Слышно было, как старательно скрипят карандаши по шуршащей бумаге, стараясь поспеть за пастором. Никому не хотелось получить наказание, после ухода священнослужителя, за незаписанную молитву. Потому и стоял едва заметный шум – промедлившие тормошили соседей, шёпотом прося помощи, чтобы переписать текст. Иначе слово к слову это не выучить, а получать за это пару-другую десятков розг никому не хотелось.
— Т-т-там-м-маха-а-а!.. – едва слышно шипел Вакой, тыкая костлявым локтем соседа под рёбра, отчего тот дёрнулся и едва не взвизгнул, вовремя закрыв ладонью рот, а другой угрожающе замахиваясь на Заику. – П-п-помоги, я третью с-с-строку н-н-не успел записать! – умоляюще пищал он, сжавшись в ожидании оплеухи, которая, однако, не последовала.
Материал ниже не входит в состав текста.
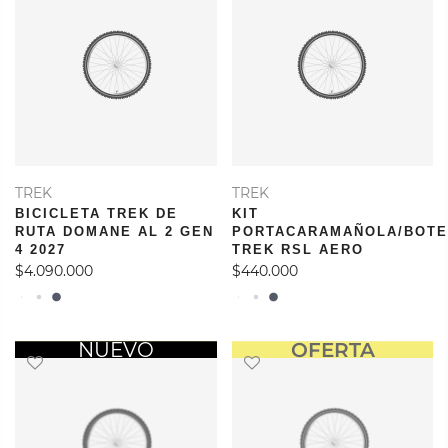
TREK
TREK
BICICLETA TREK DE
KIT
RUTA DOMANE AL 2 GEN
PORTACARAMAÑOLA/BOTE
4 2027
TREK RSL AERO
$4.090.000
$440.000
OFERTA
NUEVO
OFERTA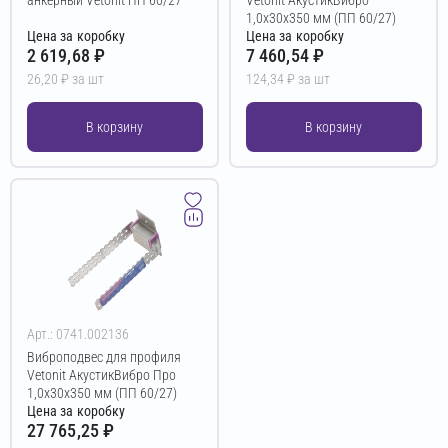
1,0х30х350 мм (ПП 60/27)
Цена за коробку
Цена за коробку
2 619,68 ₽
7 460,54 ₽
26,20 ₽ за шт
124,34 ₽ за шт
В корзину
В корзину
Арт.: 0741.002136
Виброподвес для профиля
Vetonit АкустикВибро Про
1,0х30х350 мм (ПП 60/27)
Цена за коробку
27 765,25 ₽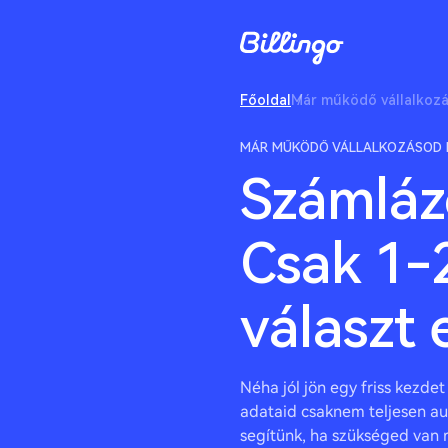
Főoldal
Már működő vállalkoz
MÁR MŰKÖDŐ VÁLLALKOZÁSOD E
Számláz
Csak
1-
választ e
Néha jól jön egy friss kezdet
adataid csaknem teljesen au
segítünk, ha szükséged van r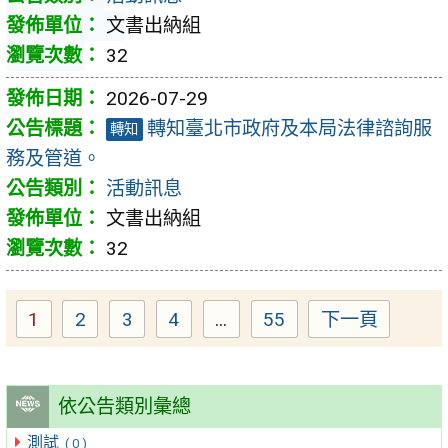
文書出納組
32
2026-07-29
轉知臺北市政府及本局法律諮詢服
轉知
務及管道。
活動訊息
文書出納組
32
1
2
3
4
...
55
下一頁
Page
Page
Page
Page
Page
依公告類別彙總
測試
( 0 )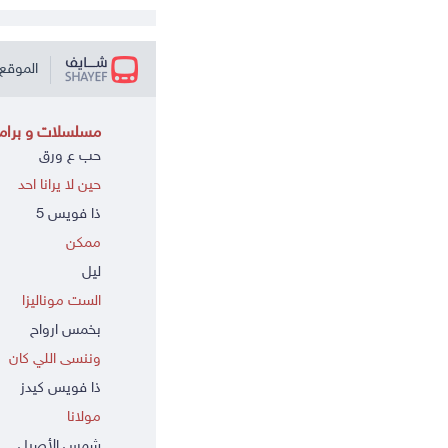
الموقع 
مسلسلات و برامج
حب ع ورق
حين لا يرانا احد
ذا فويس 5
ممكن
ليل
الست موناليزا
بخمس ارواح
وننسى اللي كان
ذا فويس كيدز
مولانا
شمس الأصيل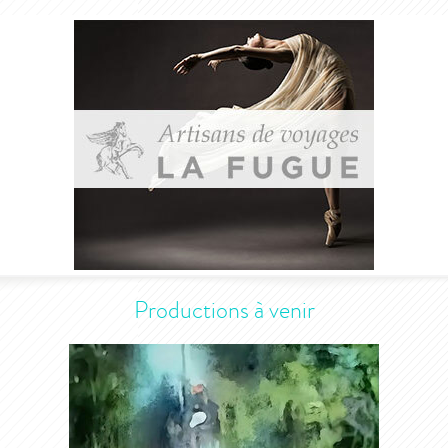
Productions à venir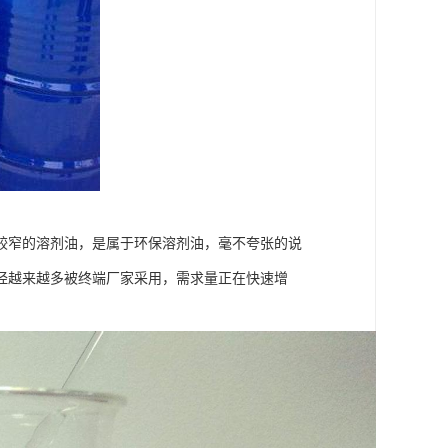
较窄的溶剂油，是属于环保溶剂油，毫不夸张的说
烃越来越多被终端厂家采用，需求量正在快速增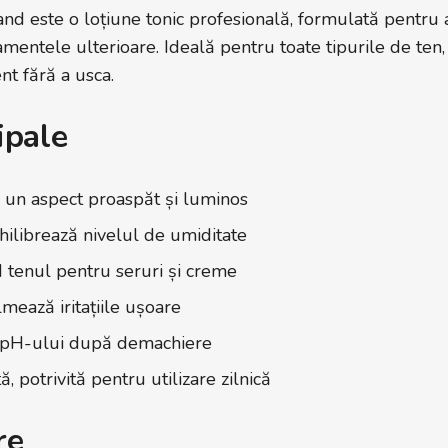
nd este o loțiune tonic profesională, formulată pentru a
amentele ulterioare. Ideală pentru toate tipurile de ten,
nt fără a usca.
ipale
ă un aspect proaspăt și luminos
hilibrează nivelul de umiditate
d tenul pentru seruri și creme
mează iritațiile ușoare
l pH-ului după demachiere
, potrivită pentru utilizare zilnică
re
— Да пиши ты, не прячу ж от тебя блокнот!.. – рассерженно проворчал Тамаха в ответ, потирая бок. – Чё пихать-то сразу со всей дури…
— Тише, — почти одними губами произнёс я, указывая глазами на навострившегося Гоблина, подпирающего стену сбоку от нас. Ему лучше не давать уважительной причины к избиению младенцев – тогда его уж нечему будет сдерживать.
Вакой съёжился, сползая как можно ниже в стремлении скрыться от кровожадного взгляда тюремщика. Тамаха же продолжал сидеть прямо, делая вид, что не говорил только что, а усердно записывал за пастырем. Не желая попасть под раздачу, я старательно таращился на текст молитвы. В этот раз она не была слишком сложной —долго потеть над зубрёжкой не придётся.
Робриха уже щебетала возле Манакиты, взяв священника под руку и ступая вплотную с ним в сторону выхода. Из доносящихся до нас отрывком тановилось ясным, что она прославляла его талант проповедника, отчего святой отец покраснел до самых кончиков ушей и заметно вспотел: даже издали можно было увидеть, как выступивший пот крупными каплями блестел на его высоком лбу и периодически тонкой струйкой сбегал за шиворот скромной, но опрятной рясы. Бедному пастырю явно не нравились ни потоки лести, рекой лившиеся из напомаженных фуксией губ, ни весь наряд Горгульи, никак не подтверждавший её наигранного смирения: твидовый костюм, такого же цвета, как и помада, из пиджака и юбки, явно коротковатой для тех лет, в которых находилась грымза; макияж, состоящий как всегда из тонны штукатурки, лишь подчёркивающей брыли и все до одной морщины Робрихи; сожжённые краской блондинистые пакли, торчащие из-под вульгарной шляпки с вуалью, как и всё на дамочке, цвета фуксии.
— Опять пошла бедолаге уши мёдом мазать, всё пожертвование с церкви рассчитывает сдоить, — прошипел сквозь зубы Хохрик, с силой сжимая свою ручку до хруста. – Когда он уже прочухает, что она такое?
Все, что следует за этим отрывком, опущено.